«Декин порадовался бы, узнав, что она выбралась».
— Скверная история, — проворчал Флетчман. Он повернулся ко мне и осторожно на меня посмотрел. — Слышал байку, будто это Резня на Моховой Мельнице наставила вас на путь истинный, мастер Писарь.
Я сдержал едкую усмешку.
— Ты слышал неверную байку. Путь, на который меня наставила мельница, привёл на Рудники.
— Так это правда? — Интерес в его глазах чуть вырос. — Вы сбежали с Рудников?

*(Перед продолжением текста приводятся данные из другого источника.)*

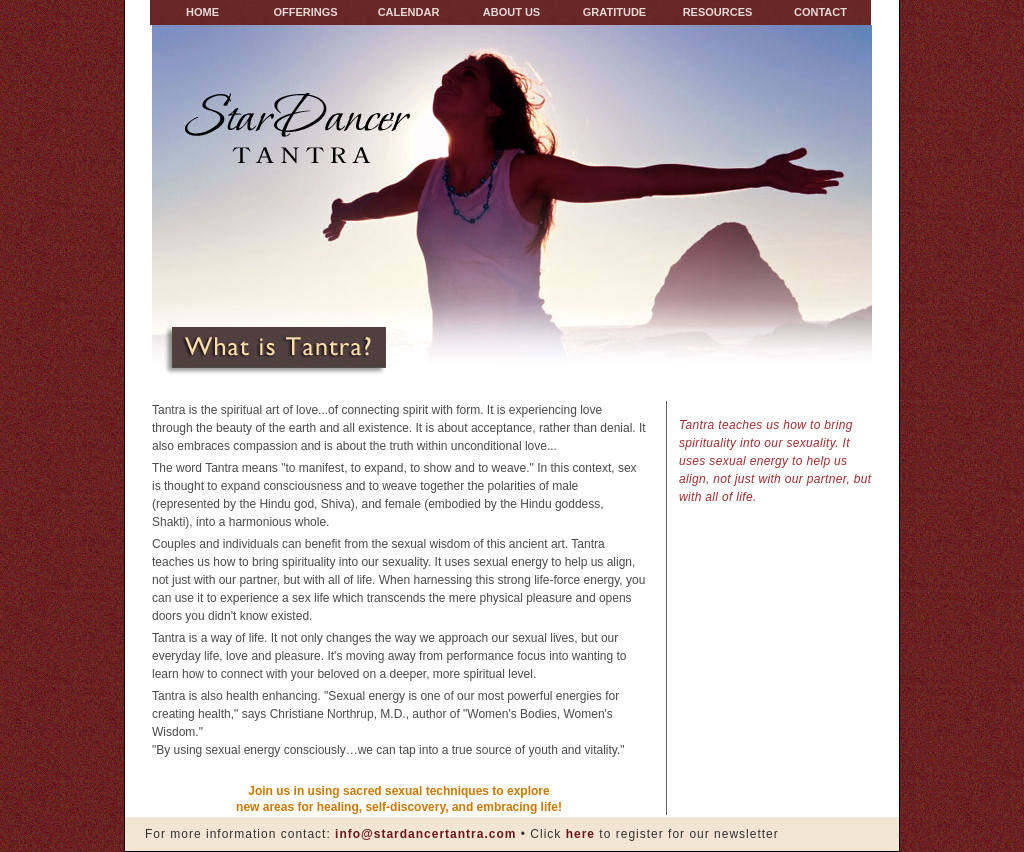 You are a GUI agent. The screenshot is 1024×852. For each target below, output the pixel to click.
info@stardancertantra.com (425, 834)
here (578, 834) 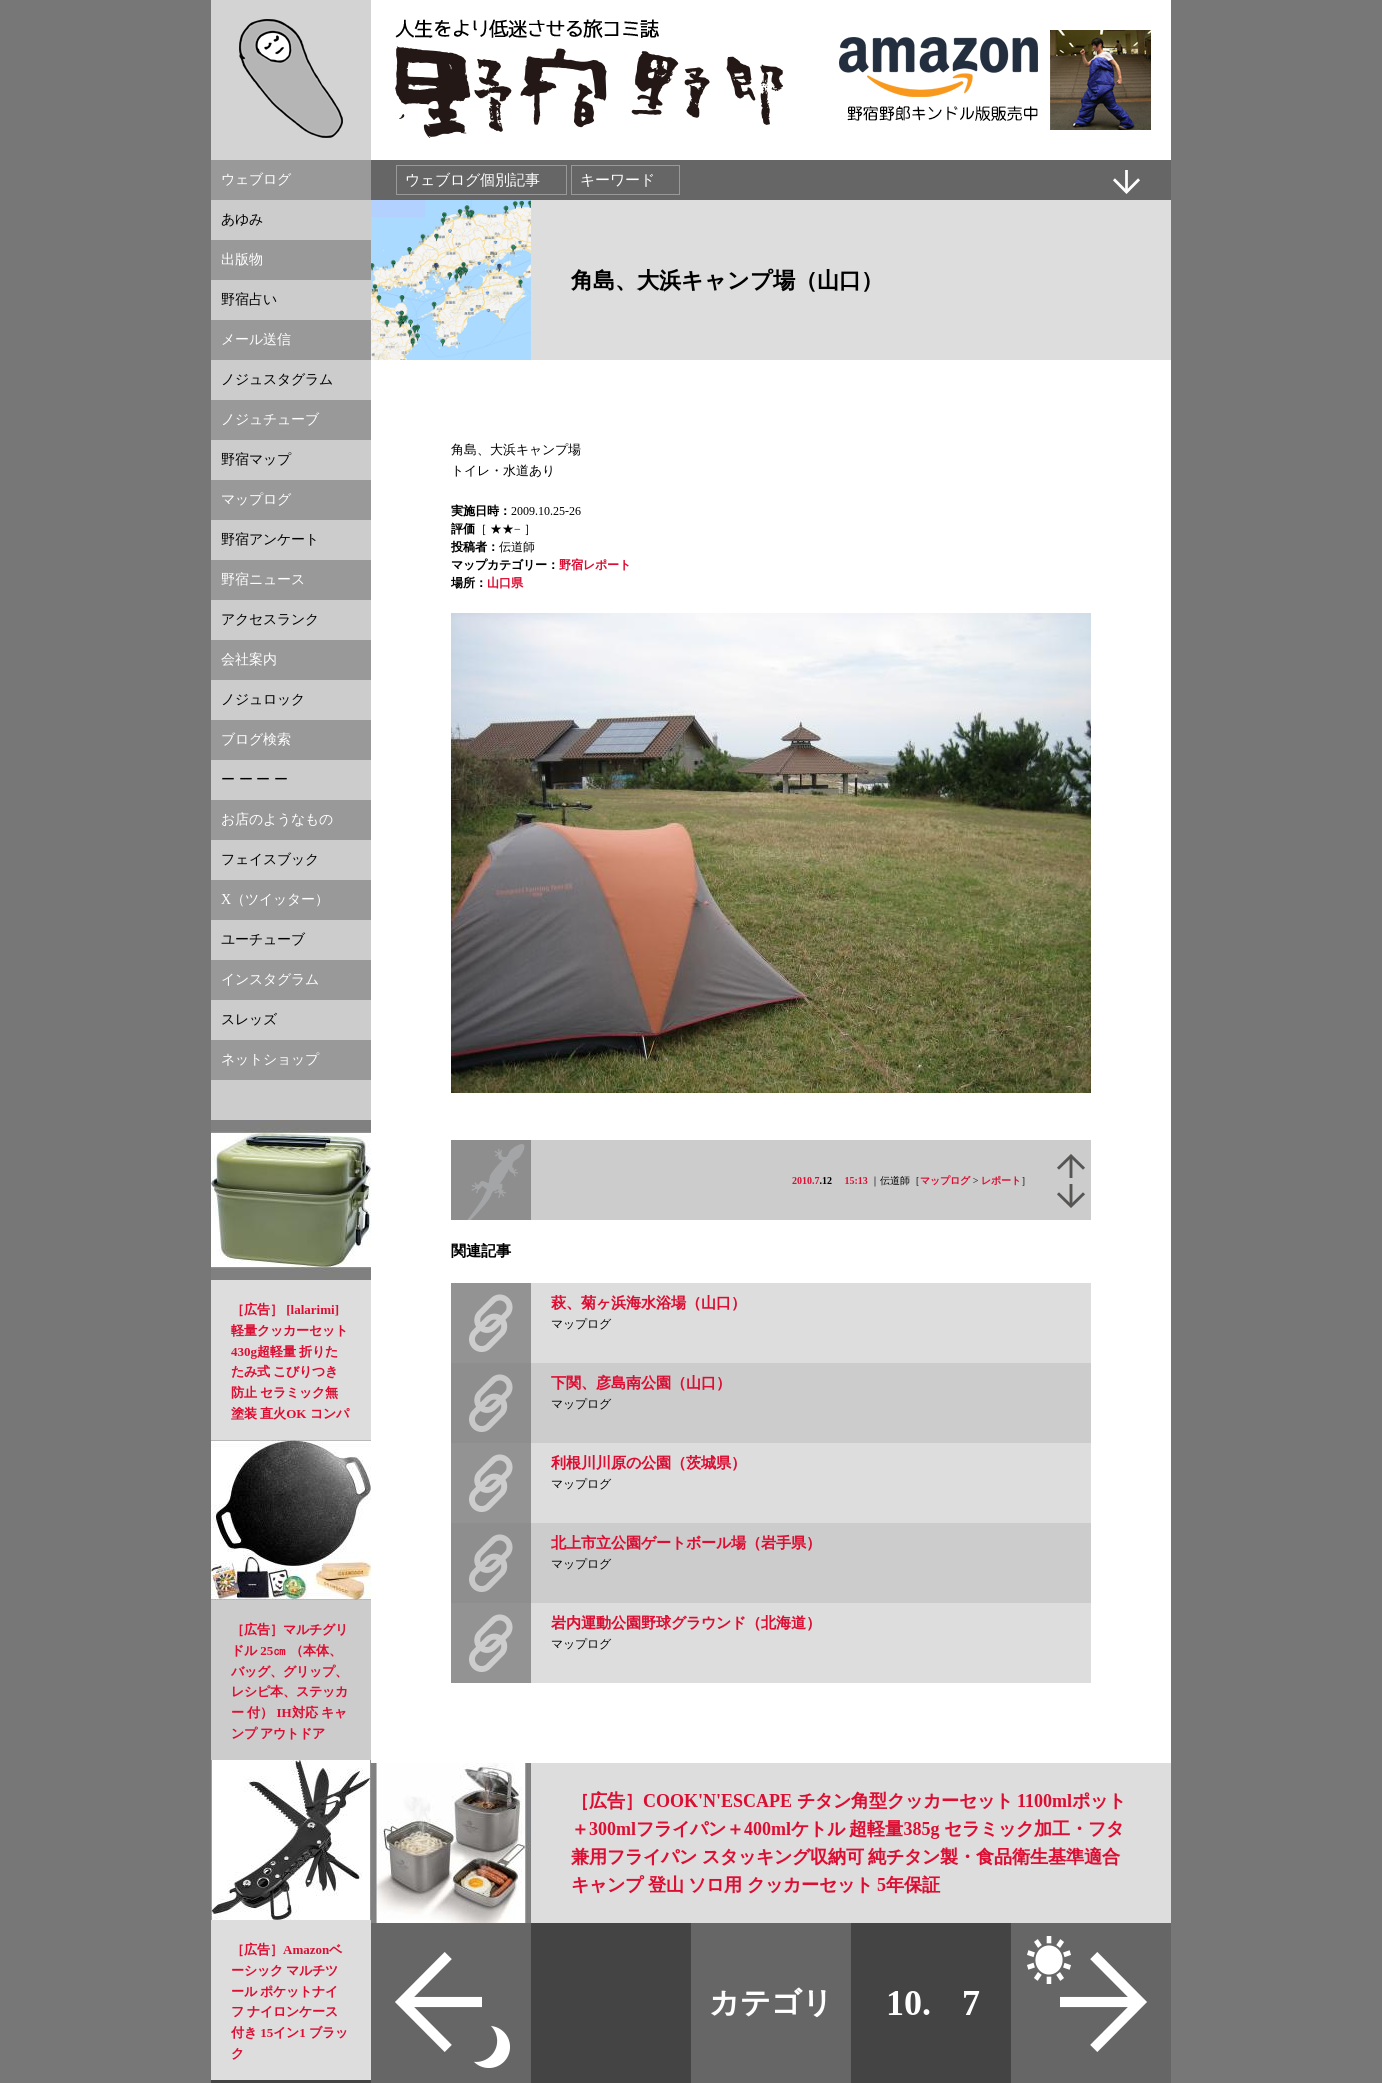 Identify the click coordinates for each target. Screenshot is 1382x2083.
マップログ (945, 1180)
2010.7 (806, 1180)
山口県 (505, 583)
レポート (1001, 1180)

— Я и ещё двое. Ну, на самом деле был ещё и четвёртый, но он долго не протянул. — Мне не очень-то хотелось углубляться в рассказ о побеге с Рудников, поскольку это неизбежно подняло бы воспоминания о жертве Сильды, о Брюере, который сейчас лежал в могиле в Фаринсале, и о Тории, которая мученики знают где. В настоящих друзьях хуже всего то, что по ним скучаешь, когда они умирают.
— Потом бежали до самого Каллинтора, — быстрее зашептал я. — И там я встретил Помазанную Леди, хотя тогда мы называли её просто капитаном.

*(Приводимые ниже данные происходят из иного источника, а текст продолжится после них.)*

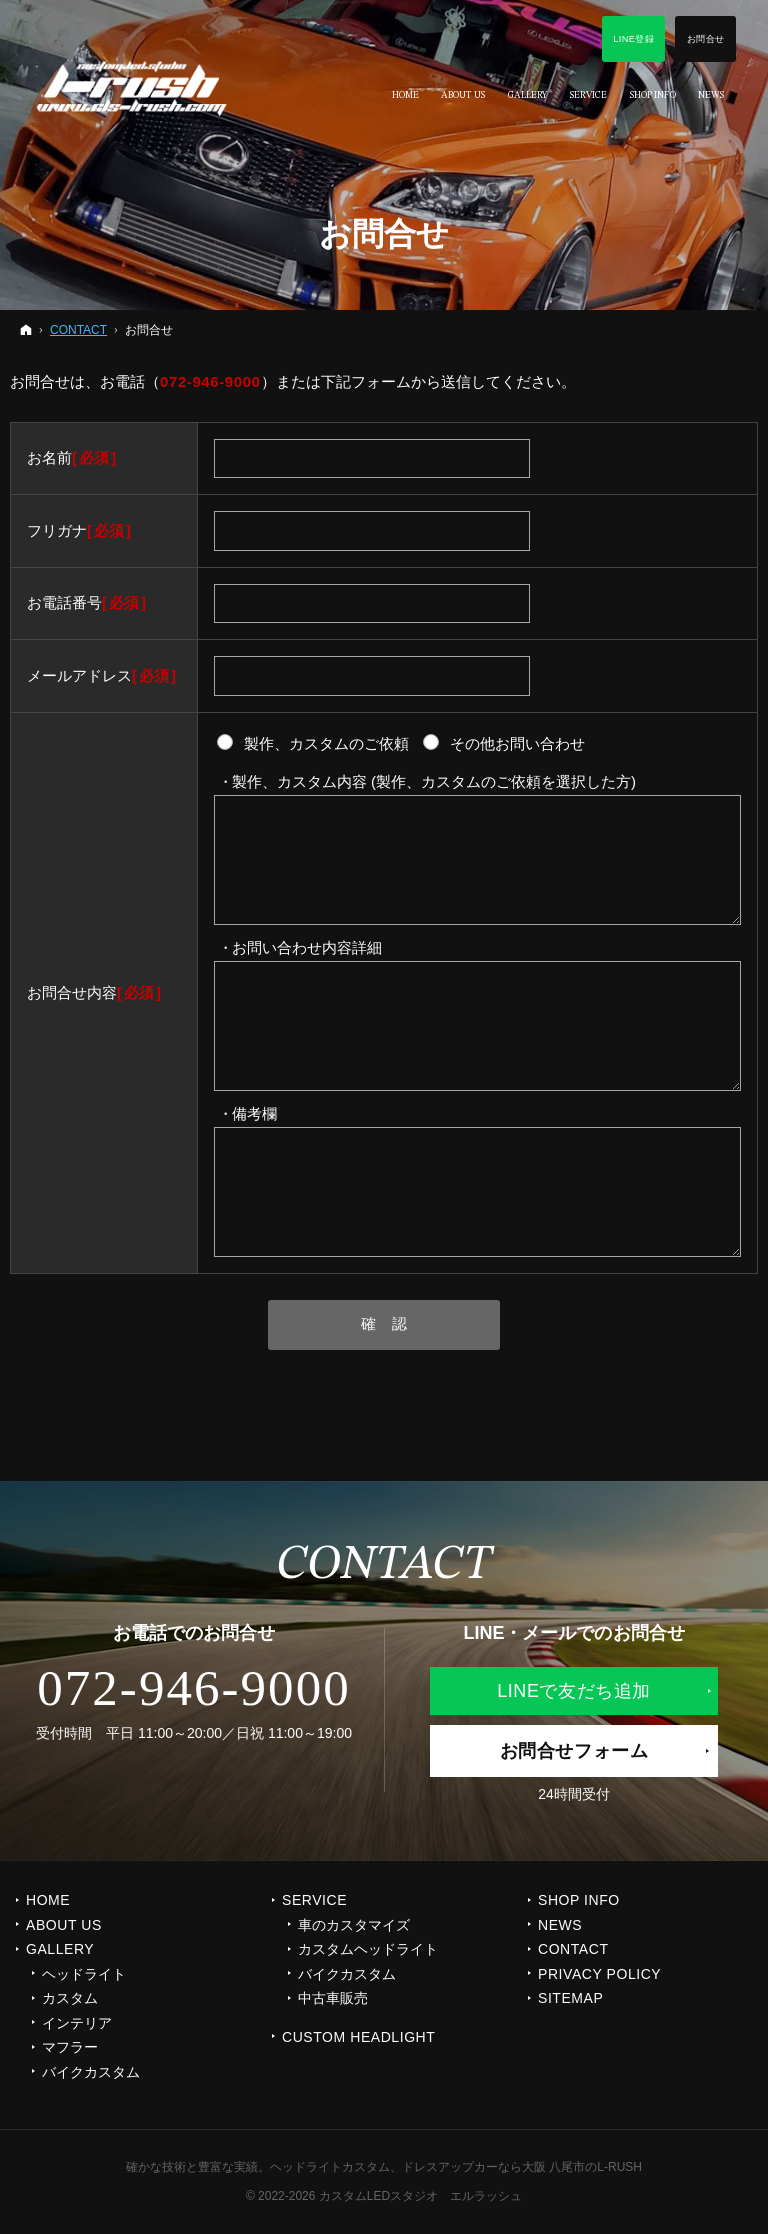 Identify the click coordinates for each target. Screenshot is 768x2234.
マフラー (70, 2047)
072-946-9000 (210, 381)
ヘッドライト (84, 1974)
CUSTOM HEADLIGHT (358, 2037)
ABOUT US (64, 1925)
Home (48, 1900)
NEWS (560, 1925)
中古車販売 (333, 1998)
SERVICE (314, 1900)
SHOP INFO (579, 1900)
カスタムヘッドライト (368, 1949)
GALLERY (60, 1949)
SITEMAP (570, 1998)
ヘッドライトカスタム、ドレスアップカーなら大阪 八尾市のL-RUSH (456, 2167)
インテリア (77, 2023)
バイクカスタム (91, 2072)
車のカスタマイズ (354, 1925)
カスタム (70, 1998)
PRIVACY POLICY (599, 1974)
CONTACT (573, 1949)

— Так значит, это её слова вас обратили?
— Можно и так сказать. — Я решил, что лучше не рассказывать Флетчману о том, что в роту Ковенанта я записался, только чтобы избежать петли, которую один восходящий хотел повесить мне на шею. Набожные души предпочитают простые рассказы, без неуклюжих сложностей и нюансов, характеризующих правдивую историю.
— Знаете, я был там. — Флетчман чуть придвинулся. — В замке Амбрис, когда вы вышли сразиться за Помазанную Леди. Видеть, как один из нас такое делает… — Он покачал головой, и от пыла в его немигающих глазах моя неловкость только усилилась. — Тогда я понял, что в её словах заключена истина. Истина, способная разбойника сделать рыцарем.
— Я не рыцарь, — натянуто улыбнулся я, избегая его взгляда. — И тот рыцарь, с которым я дрался, чуть не убил меня.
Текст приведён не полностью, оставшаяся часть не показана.